Signed by 150 movers and shakers, the letter assures readers of the signatories’ wokeness by praising the “[p]owerful protests for racial and social justice [that] are leading to overdue demands for police reform, along with wider calls for greater equality and inclusion across our society, not least in higher education, journalism, philanthropy, and the arts.” It goes on to vilify Trump as “a real threat to democracy.”
With left-wing bona fides established, they express concern that “[t]he free exchange of information and ideas, the lifeblood of a liberal society, is daily becoming more constricted.” Bad behavior—cancel culture—by our cultural revolutionaries, they fear, is giving the Right ammunition to criticize the central tenets of the revolution with which the signatories agree.
“The way to defeat bad ideas is by exposure, argument, and persuasion,” the letter instructs, “not by trying to silence or wish them away.” Good advice if we were still living in a liberal world, but the post-liberalism that has emerged likely will not be too impressed with the warning.
Some who signed the letter are already recanting as the woke mob puts pressure on them and/or they fear fellow signatories are not woke enough.
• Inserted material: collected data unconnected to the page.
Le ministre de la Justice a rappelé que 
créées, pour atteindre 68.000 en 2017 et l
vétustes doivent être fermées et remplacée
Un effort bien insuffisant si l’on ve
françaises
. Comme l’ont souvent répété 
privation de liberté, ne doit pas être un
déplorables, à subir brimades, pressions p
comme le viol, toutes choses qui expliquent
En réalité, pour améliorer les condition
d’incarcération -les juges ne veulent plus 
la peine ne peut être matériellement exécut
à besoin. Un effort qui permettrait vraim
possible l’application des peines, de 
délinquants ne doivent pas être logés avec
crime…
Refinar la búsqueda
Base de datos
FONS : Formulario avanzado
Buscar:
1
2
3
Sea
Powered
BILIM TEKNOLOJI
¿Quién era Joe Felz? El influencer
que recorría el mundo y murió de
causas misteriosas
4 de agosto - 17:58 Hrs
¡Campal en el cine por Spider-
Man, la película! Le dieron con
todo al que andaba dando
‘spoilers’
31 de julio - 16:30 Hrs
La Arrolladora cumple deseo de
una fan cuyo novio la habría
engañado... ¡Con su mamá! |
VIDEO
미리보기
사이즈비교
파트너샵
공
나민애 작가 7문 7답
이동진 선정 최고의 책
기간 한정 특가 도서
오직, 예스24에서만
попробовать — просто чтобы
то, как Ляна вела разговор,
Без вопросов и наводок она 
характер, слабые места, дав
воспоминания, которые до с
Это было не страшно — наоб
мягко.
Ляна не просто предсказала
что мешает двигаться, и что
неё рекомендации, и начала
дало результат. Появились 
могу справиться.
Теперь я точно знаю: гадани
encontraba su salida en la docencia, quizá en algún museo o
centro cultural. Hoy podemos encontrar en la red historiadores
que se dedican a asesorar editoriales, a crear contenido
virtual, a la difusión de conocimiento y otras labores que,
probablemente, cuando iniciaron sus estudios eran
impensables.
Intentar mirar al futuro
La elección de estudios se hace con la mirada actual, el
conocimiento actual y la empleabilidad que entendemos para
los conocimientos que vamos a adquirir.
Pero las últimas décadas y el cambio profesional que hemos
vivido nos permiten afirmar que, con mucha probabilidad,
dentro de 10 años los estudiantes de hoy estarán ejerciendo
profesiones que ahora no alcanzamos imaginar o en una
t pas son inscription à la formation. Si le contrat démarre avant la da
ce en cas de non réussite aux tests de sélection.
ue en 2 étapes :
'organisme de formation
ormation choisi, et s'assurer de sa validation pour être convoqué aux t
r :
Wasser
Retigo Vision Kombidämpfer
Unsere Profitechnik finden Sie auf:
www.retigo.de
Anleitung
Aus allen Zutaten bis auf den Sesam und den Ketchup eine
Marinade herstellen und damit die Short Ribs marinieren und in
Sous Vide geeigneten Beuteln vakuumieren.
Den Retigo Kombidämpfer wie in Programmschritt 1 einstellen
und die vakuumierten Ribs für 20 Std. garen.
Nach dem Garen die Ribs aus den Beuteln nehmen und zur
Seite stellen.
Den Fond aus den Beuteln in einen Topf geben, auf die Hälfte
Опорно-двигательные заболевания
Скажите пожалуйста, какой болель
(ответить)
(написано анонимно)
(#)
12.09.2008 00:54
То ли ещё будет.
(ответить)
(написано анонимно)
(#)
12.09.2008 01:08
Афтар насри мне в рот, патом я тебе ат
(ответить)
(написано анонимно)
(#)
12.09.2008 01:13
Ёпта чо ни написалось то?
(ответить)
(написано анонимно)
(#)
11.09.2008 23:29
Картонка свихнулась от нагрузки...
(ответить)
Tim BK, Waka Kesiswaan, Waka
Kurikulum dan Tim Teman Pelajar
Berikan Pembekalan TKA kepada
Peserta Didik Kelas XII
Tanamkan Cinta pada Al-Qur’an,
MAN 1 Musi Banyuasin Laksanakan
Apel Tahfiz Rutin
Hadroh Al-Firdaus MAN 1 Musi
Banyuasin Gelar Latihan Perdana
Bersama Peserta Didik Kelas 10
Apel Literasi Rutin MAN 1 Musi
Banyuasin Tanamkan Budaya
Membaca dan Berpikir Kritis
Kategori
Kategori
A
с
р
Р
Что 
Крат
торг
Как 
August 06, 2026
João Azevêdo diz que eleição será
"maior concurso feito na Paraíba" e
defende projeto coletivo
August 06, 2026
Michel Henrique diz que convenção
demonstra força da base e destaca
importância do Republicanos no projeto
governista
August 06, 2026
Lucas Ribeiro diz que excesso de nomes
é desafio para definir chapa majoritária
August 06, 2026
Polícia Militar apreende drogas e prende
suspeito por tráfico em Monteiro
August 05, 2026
One can only wonder how many folks declined to sign in the first place because of a fear of the mob.
This episode is but a replay of the split among the Jacobin Club in the French Revolution. The Girondins (named for a region in southwest France) were moderates and feared that the protesters in the streets of Paris were ruling the country. They challenged the representatives known as the Mountain (so named because they often sat in the higher benches of both the Jacobin Club and the assembly) on the plan to execute the king.
The Girondins were branded as royalists and enemies of the revolution for their concern about due process and the power of the Parisian mob. The Mountain and the mob had their way and forced Girondins into exile and killed many at the guillotine. The French Revolution then took its most radical turn with the Terror and reign of the Mountain.
Fast forward to the modern era. Not too long ago arguments about the marketplace of ideas would have been noncontroversial. Not today. Just as in the early 1790s, the Girdondins have bowed to and plotted with the Mountain for too long. Their appeal to principles of open and free debate is too little and probably too late.
Steinem, Wills, and others who signed the letter have been part of the long leftist march through our institutions. They have aided and abetted the Mountain’s message of radical equality and the baseness of America as taught by the 1619 Project. It seems that things have gone too far for them now.
Too bad they did not act when there was a greater likelihood of turning back the woke onslaught. Plus ça change, plus c’est la même chose.